Chi Possiede Questi Strumenti?

Il tempo è cambiato

Chi Possiede Questi Strumenti?

Kemençe, Lavta e Darbuka sono “nostri” o “loro”?

Sui social media compaiono spesso discussioni come:

  • “Il Kemençe del Mar Nero è in realtà uno strumento greco.”

  • “Il Kemençe classico non è turco.”

  • “Non esiste una Lavta turca, proviene dalla Siria.”

La maggior parte di queste affermazioni nasce da reazioni emotive e nazionaliste, non da ricerche storiche. La verità è molto più armoniosa: la musica non viene rubata, ma viaggia, si trasforma e si fonde tra i popoli.

In questo articolo analizziamo alcuni degli strumenti più dibattuti, il loro percorso storico e il carattere universale e unificante della musica.

Perché l’origine degli strumenti è così controversa?

  • La storia della musica è molto più antica degli stati moderni.

  • Rotte commerciali, migrazioni, guerre e rituali religiosi hanno sempre favorito la diffusione degli strumenti.

  • Imperi come Bizantino, Ottomano, Abbaside e Safavide erano società multiculturali.

Attribuire uno strumento a una sola nazione è spesso storicamente debole e culturalmente limitante.

Il dibattito sull’origine del Kemençe

Il Kemençe è profondamente radicato in Turchia, Grecia e Caucaso.

Kemençe del Mar Nero

Associato alle regioni di Trabzon, Rize, Giresun e Gümüşhane, accompagna la danza Horon ed è suonato da comunità Laz, Turche, Hemshin e altre.

Kemençe Pontico (Greco)

Per i Greci pontici è un simbolo di memoria, migrazione e identità.

Origini Storiche

Il Kemençe appartiene alla famiglia del Rebab e della Lyra. Fonti medievali bizantine e islamiche ne attestano l’uso. È uno strumento di una geografia condivisa.

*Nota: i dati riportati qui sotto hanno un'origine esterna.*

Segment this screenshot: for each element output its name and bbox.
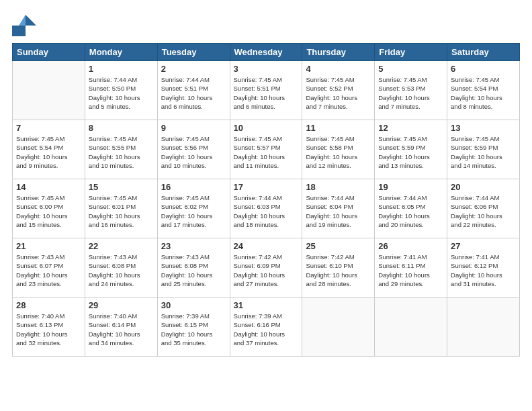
day-cell: 27Sunrise: 7:41 AM Sunset: 6:12 PM Dayli… [447, 238, 520, 298]
day-cell: 12Sunrise: 7:45 AM Sunset: 5:59 PM Dayli… [375, 120, 447, 179]
page-header [12, 12, 520, 36]
day-cell: 7Sunrise: 7:45 AM Sunset: 5:54 PM Daylig… [13, 120, 85, 179]
day-cell: 8Sunrise: 7:45 AM Sunset: 5:55 PM Daylig… [85, 120, 157, 179]
day-cell: 13Sunrise: 7:45 AM Sunset: 5:59 PM Dayli… [447, 120, 520, 179]
day-info: Sunrise: 7:43 AM Sunset: 6:07 PM Dayligh… [16, 253, 81, 288]
day-cell: 5Sunrise: 7:45 AM Sunset: 5:53 PM Daylig… [375, 61, 447, 120]
day-info: Sunrise: 7:43 AM Sunset: 6:08 PM Dayligh… [89, 253, 154, 288]
day-number: 5 [378, 64, 443, 74]
day-cell [447, 298, 520, 357]
day-number: 19 [378, 182, 443, 192]
header-thursday: Thursday [302, 44, 375, 61]
day-number: 28 [16, 300, 81, 310]
day-cell: 16Sunrise: 7:45 AM Sunset: 6:02 PM Dayli… [157, 179, 230, 238]
day-cell: 6Sunrise: 7:45 AM Sunset: 5:54 PM Daylig… [447, 61, 520, 120]
day-info: Sunrise: 7:42 AM Sunset: 6:09 PM Dayligh… [234, 253, 299, 288]
day-info: Sunrise: 7:45 AM Sunset: 5:52 PM Dayligh… [306, 75, 371, 111]
day-info: Sunrise: 7:39 AM Sunset: 6:16 PM Dayligh… [234, 312, 299, 347]
day-cell [302, 298, 375, 357]
day-number: 3 [234, 64, 299, 74]
day-cell: 14Sunrise: 7:45 AM Sunset: 6:00 PM Dayli… [13, 179, 85, 238]
day-info: Sunrise: 7:45 AM Sunset: 5:56 PM Dayligh… [161, 134, 226, 170]
day-info: Sunrise: 7:45 AM Sunset: 6:01 PM Dayligh… [89, 193, 154, 229]
week-row-4: 28Sunrise: 7:40 AM Sunset: 6:13 PM Dayli… [13, 298, 520, 357]
day-info: Sunrise: 7:45 AM Sunset: 5:55 PM Dayligh… [89, 134, 154, 170]
day-info: Sunrise: 7:43 AM Sunset: 6:08 PM Dayligh… [161, 253, 226, 288]
week-row-2: 14Sunrise: 7:45 AM Sunset: 6:00 PM Dayli… [13, 179, 520, 238]
day-number: 24 [234, 241, 299, 251]
day-number: 20 [451, 182, 516, 192]
logo-icon [12, 12, 36, 36]
day-number: 13 [451, 123, 516, 133]
day-cell: 1Sunrise: 7:44 AM Sunset: 5:50 PM Daylig… [85, 61, 157, 120]
day-info: Sunrise: 7:45 AM Sunset: 5:58 PM Dayligh… [306, 134, 371, 170]
day-info: Sunrise: 7:45 AM Sunset: 5:51 PM Dayligh… [234, 75, 299, 111]
day-number: 25 [306, 241, 371, 251]
day-number: 10 [234, 123, 299, 133]
day-info: Sunrise: 7:41 AM Sunset: 6:12 PM Dayligh… [451, 253, 516, 288]
day-cell [375, 298, 447, 357]
day-info: Sunrise: 7:45 AM Sunset: 5:53 PM Dayligh… [378, 75, 443, 111]
day-info: Sunrise: 7:42 AM Sunset: 6:10 PM Dayligh… [306, 253, 371, 288]
header-wednesday: Wednesday [230, 44, 302, 61]
day-info: Sunrise: 7:45 AM Sunset: 5:59 PM Dayligh… [451, 134, 516, 170]
week-row-3: 21Sunrise: 7:43 AM Sunset: 6:07 PM Dayli… [13, 238, 520, 298]
day-info: Sunrise: 7:44 AM Sunset: 5:50 PM Dayligh… [89, 75, 154, 111]
day-info: Sunrise: 7:40 AM Sunset: 6:13 PM Dayligh… [16, 312, 81, 347]
day-cell: 26Sunrise: 7:41 AM Sunset: 6:11 PM Dayli… [375, 238, 447, 298]
day-info: Sunrise: 7:41 AM Sunset: 6:11 PM Dayligh… [378, 253, 443, 288]
day-info: Sunrise: 7:45 AM Sunset: 5:54 PM Dayligh… [451, 75, 516, 111]
calendar-container: SundayMondayTuesdayWednesdayThursdayFrid… [12, 43, 520, 357]
day-number: 27 [451, 241, 516, 251]
day-number: 1 [89, 64, 154, 74]
header-sunday: Sunday [13, 44, 85, 61]
day-info: Sunrise: 7:40 AM Sunset: 6:14 PM Dayligh… [89, 312, 154, 347]
day-number: 22 [89, 241, 154, 251]
day-number: 17 [234, 182, 299, 192]
day-info: Sunrise: 7:44 AM Sunset: 5:51 PM Dayligh… [161, 75, 226, 111]
header-tuesday: Tuesday [157, 44, 230, 61]
day-info: Sunrise: 7:44 AM Sunset: 6:03 PM Dayligh… [234, 193, 299, 229]
day-info: Sunrise: 7:45 AM Sunset: 6:02 PM Dayligh… [161, 193, 226, 229]
day-info: Sunrise: 7:44 AM Sunset: 6:04 PM Dayligh… [306, 193, 371, 229]
day-number: 16 [161, 182, 226, 192]
day-cell: 18Sunrise: 7:44 AM Sunset: 6:04 PM Dayli… [302, 179, 375, 238]
day-number: 31 [234, 300, 299, 310]
day-cell: 20Sunrise: 7:44 AM Sunset: 6:06 PM Dayli… [447, 179, 520, 238]
day-cell: 30Sunrise: 7:39 AM Sunset: 6:15 PM Dayli… [157, 298, 230, 357]
day-cell: 9Sunrise: 7:45 AM Sunset: 5:56 PM Daylig… [157, 120, 230, 179]
day-cell: 29Sunrise: 7:40 AM Sunset: 6:14 PM Dayli… [85, 298, 157, 357]
day-info: Sunrise: 7:45 AM Sunset: 5:54 PM Dayligh… [16, 134, 81, 170]
day-number: 14 [16, 182, 81, 192]
day-cell: 2Sunrise: 7:44 AM Sunset: 5:51 PM Daylig… [157, 61, 230, 120]
day-number: 12 [378, 123, 443, 133]
header-friday: Friday [375, 44, 447, 61]
day-number: 18 [306, 182, 371, 192]
day-cell: 23Sunrise: 7:43 AM Sunset: 6:08 PM Dayli… [157, 238, 230, 298]
day-cell: 3Sunrise: 7:45 AM Sunset: 5:51 PM Daylig… [230, 61, 302, 120]
svg-marker-0 [26, 15, 36, 26]
day-cell: 17Sunrise: 7:44 AM Sunset: 6:03 PM Dayli… [230, 179, 302, 238]
day-number: 29 [89, 300, 154, 310]
day-cell: 21Sunrise: 7:43 AM Sunset: 6:07 PM Dayli… [13, 238, 85, 298]
day-number: 30 [161, 300, 226, 310]
day-cell: 24Sunrise: 7:42 AM Sunset: 6:09 PM Dayli… [230, 238, 302, 298]
day-cell: 28Sunrise: 7:40 AM Sunset: 6:13 PM Dayli… [13, 298, 85, 357]
day-number: 6 [451, 64, 516, 74]
day-number: 15 [89, 182, 154, 192]
day-info: Sunrise: 7:44 AM Sunset: 6:05 PM Dayligh… [378, 193, 443, 229]
day-number: 26 [378, 241, 443, 251]
day-number: 23 [161, 241, 226, 251]
day-cell: 4Sunrise: 7:45 AM Sunset: 5:52 PM Daylig… [302, 61, 375, 120]
day-info: Sunrise: 7:45 AM Sunset: 5:57 PM Dayligh… [234, 134, 299, 170]
day-info: Sunrise: 7:44 AM Sunset: 6:06 PM Dayligh… [451, 193, 516, 229]
svg-marker-1 [19, 15, 26, 26]
day-number: 4 [306, 64, 371, 74]
day-info: Sunrise: 7:39 AM Sunset: 6:15 PM Dayligh… [161, 312, 226, 347]
day-cell [13, 61, 85, 120]
header-saturday: Saturday [447, 44, 520, 61]
week-row-0: 1Sunrise: 7:44 AM Sunset: 5:50 PM Daylig… [13, 61, 520, 120]
day-cell: 11Sunrise: 7:45 AM Sunset: 5:58 PM Dayli… [302, 120, 375, 179]
day-cell: 19Sunrise: 7:44 AM Sunset: 6:05 PM Dayli… [375, 179, 447, 238]
logo [12, 12, 39, 36]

Da dove proviene la Lavta? Esiste una “Lavta Turca”?

La Lavta è collegata sia al Oud mediorientale sia al Liuto europeo.
Dal XV secolo è presente nella musica di corte ottomana.

Con “Lavta Turca” si indica una versione accordata secondo il sistema dei Makam, con struttura e tecnica proprie della tradizione di Istanbul.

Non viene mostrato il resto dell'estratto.